Zuzanna Kwapińska

Mimo że litość i współczucie to słowa i pojęcia bliskoznaczne, współczucie nie jest i nie powinno być tożsame z litością. Kiedy mówimy lub piszemy o współczuciu, to mamy na myśli uczuciowe, a często także emocjonalne, solidaryzowanie się z kimś, kto z jakiegoś powodu cierpi, komu jest źle, kogo dotknęło nieszczęście.
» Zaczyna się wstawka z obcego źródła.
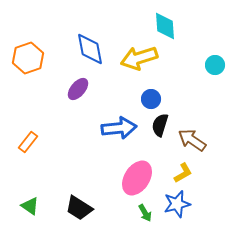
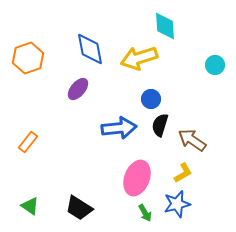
pink ellipse: rotated 12 degrees counterclockwise
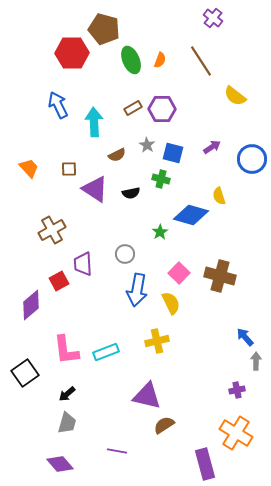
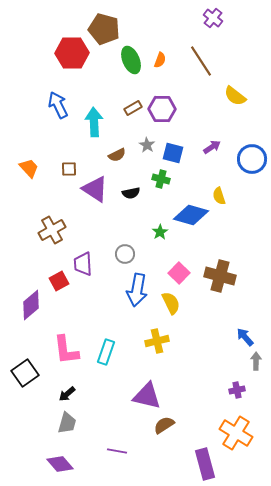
cyan rectangle at (106, 352): rotated 50 degrees counterclockwise
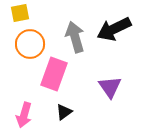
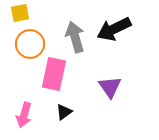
pink rectangle: rotated 8 degrees counterclockwise
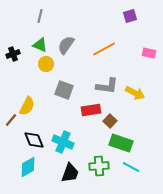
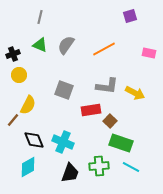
gray line: moved 1 px down
yellow circle: moved 27 px left, 11 px down
yellow semicircle: moved 1 px right, 1 px up
brown line: moved 2 px right
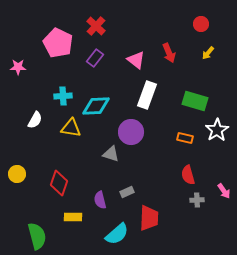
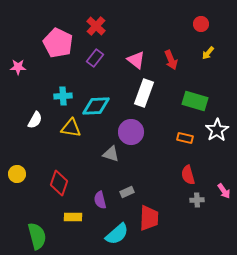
red arrow: moved 2 px right, 7 px down
white rectangle: moved 3 px left, 2 px up
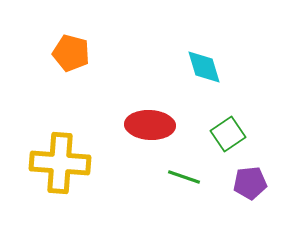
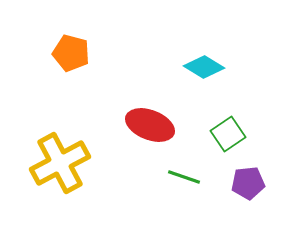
cyan diamond: rotated 42 degrees counterclockwise
red ellipse: rotated 18 degrees clockwise
yellow cross: rotated 32 degrees counterclockwise
purple pentagon: moved 2 px left
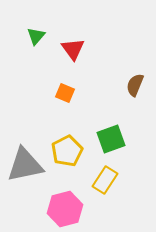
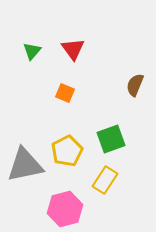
green triangle: moved 4 px left, 15 px down
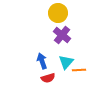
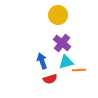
yellow circle: moved 2 px down
purple cross: moved 8 px down
cyan triangle: rotated 35 degrees clockwise
red semicircle: moved 2 px right, 1 px down
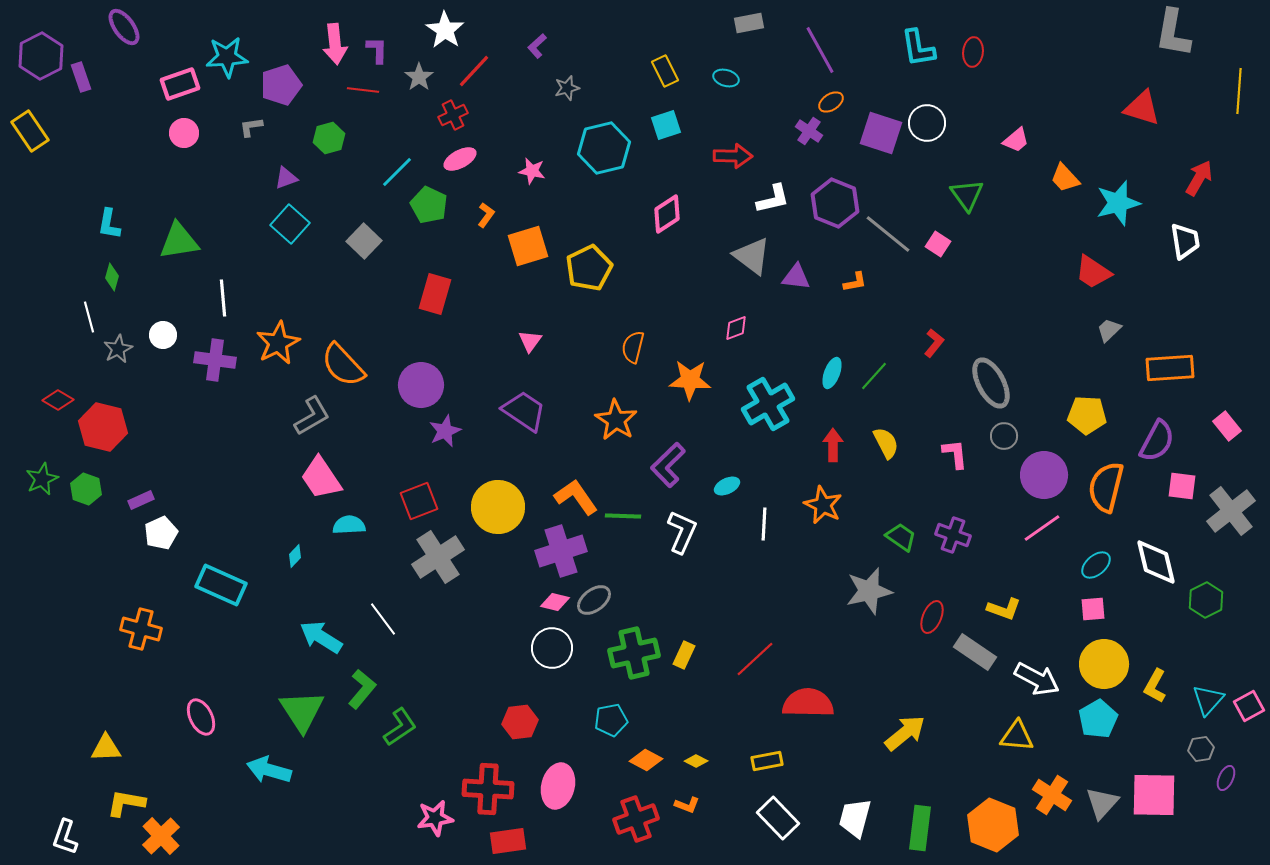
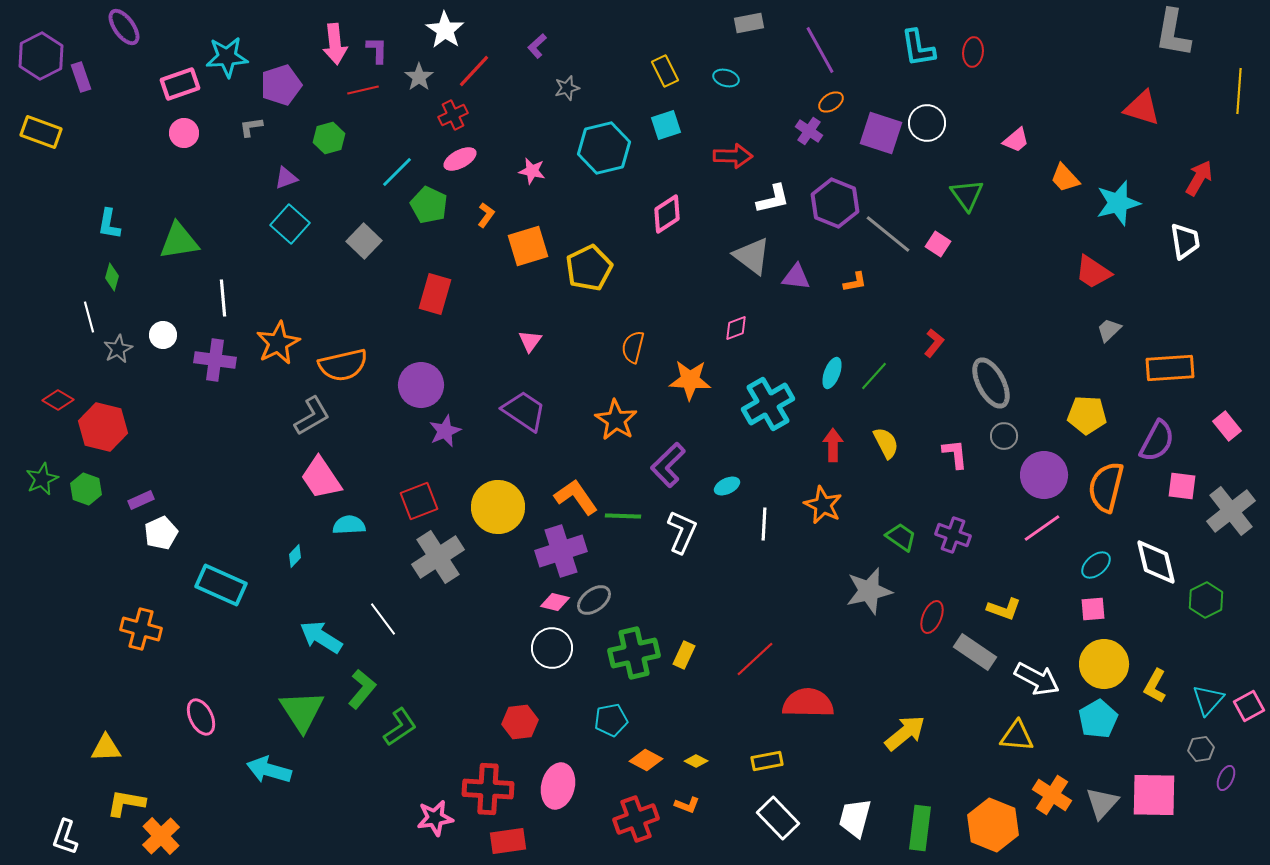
red line at (363, 90): rotated 20 degrees counterclockwise
yellow rectangle at (30, 131): moved 11 px right, 1 px down; rotated 36 degrees counterclockwise
orange semicircle at (343, 365): rotated 60 degrees counterclockwise
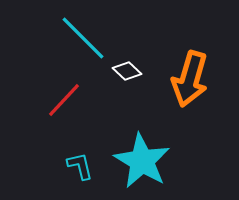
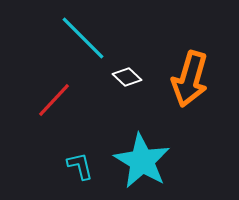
white diamond: moved 6 px down
red line: moved 10 px left
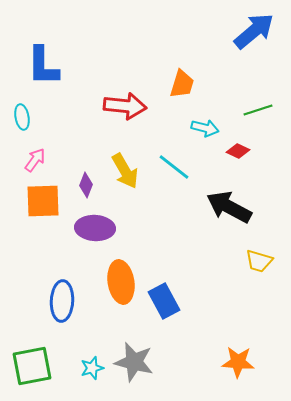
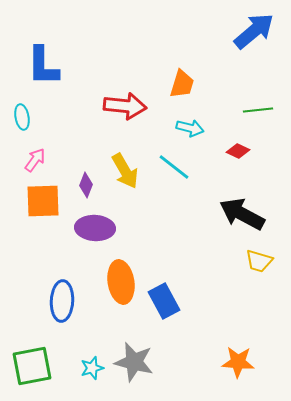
green line: rotated 12 degrees clockwise
cyan arrow: moved 15 px left
black arrow: moved 13 px right, 7 px down
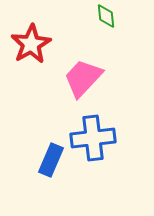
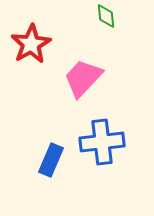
blue cross: moved 9 px right, 4 px down
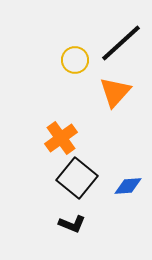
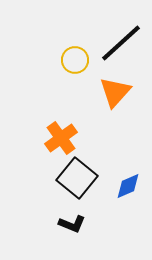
blue diamond: rotated 20 degrees counterclockwise
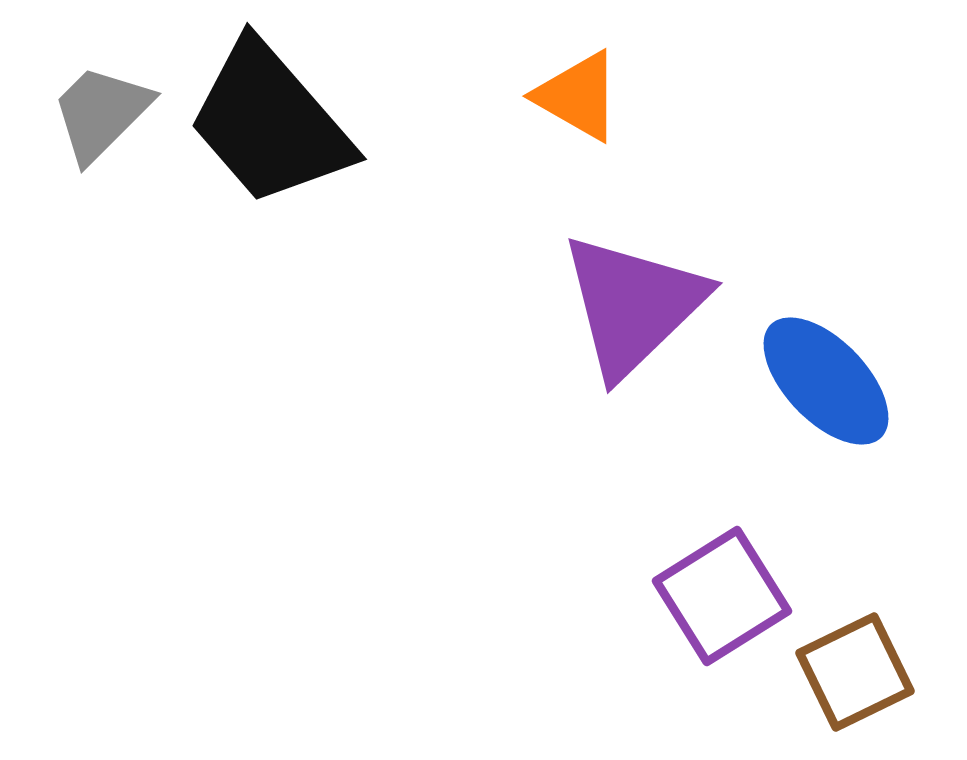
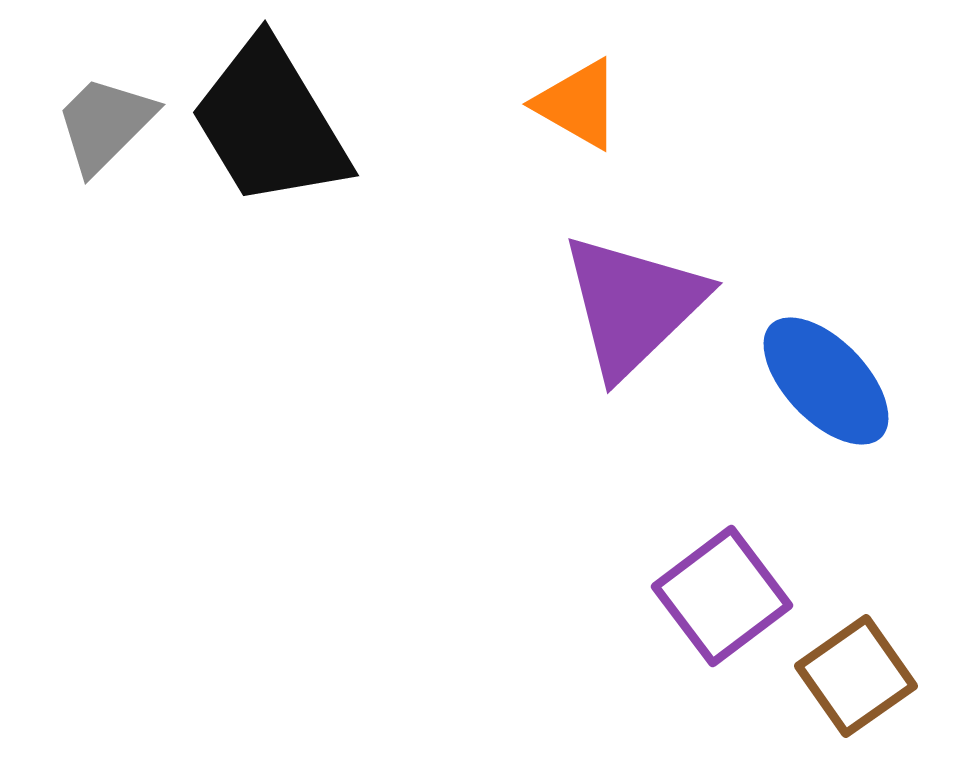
orange triangle: moved 8 px down
gray trapezoid: moved 4 px right, 11 px down
black trapezoid: rotated 10 degrees clockwise
purple square: rotated 5 degrees counterclockwise
brown square: moved 1 px right, 4 px down; rotated 9 degrees counterclockwise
Wprawdzie WSPÓŁCZUJEMY KOMUŚ, a nie Z KIMŚ, ale współczesne definicje słownikowe zarówno czasownika WSPÓŁCZUĆ, jak i odczasownikowego rzeczownika WSPÓŁCZUCIE stawiają właśnie na owo solidaryzowanie się Z KIMŚ, a nie na litowanie się czy ubolewanie NAD KIMŚ. Dawniej czasownik WSPÓŁCZUĆ i rzeczownik WSPÓŁCZUCIE miały znaczenie jeszcze bliższe strukturalnemu niż dziś: wszak WSPÓŁCZUĆ to „współ-odczuwać”, czyli czuć coś wraz z kimś – i takie właśnie znaczenie odnajdziemy w dawnych słownikach: „czuć wspólnie; z kim czuć to samo co i kto inny” [SWil], „czuć tak samo, to samo, co inni” [SJP Dor]. Aleksander Świętochowski zapytywał „czy [zwierzęta], nawet towarzysko żyjące, współczują swe przyjemności i cierpienia?”. 
Gdy zatem chcemy dać do zrozumienia komuś, że duchem, sercem i umysłem pozostajemy z nim, że jesteśmy skłonni dzielić z nim jego radości i smutki, możemy sięgnąć po dawną konstrukcję składniową i powiedzieć: Współczuję z Tobą (zamiast: współczuję Ci).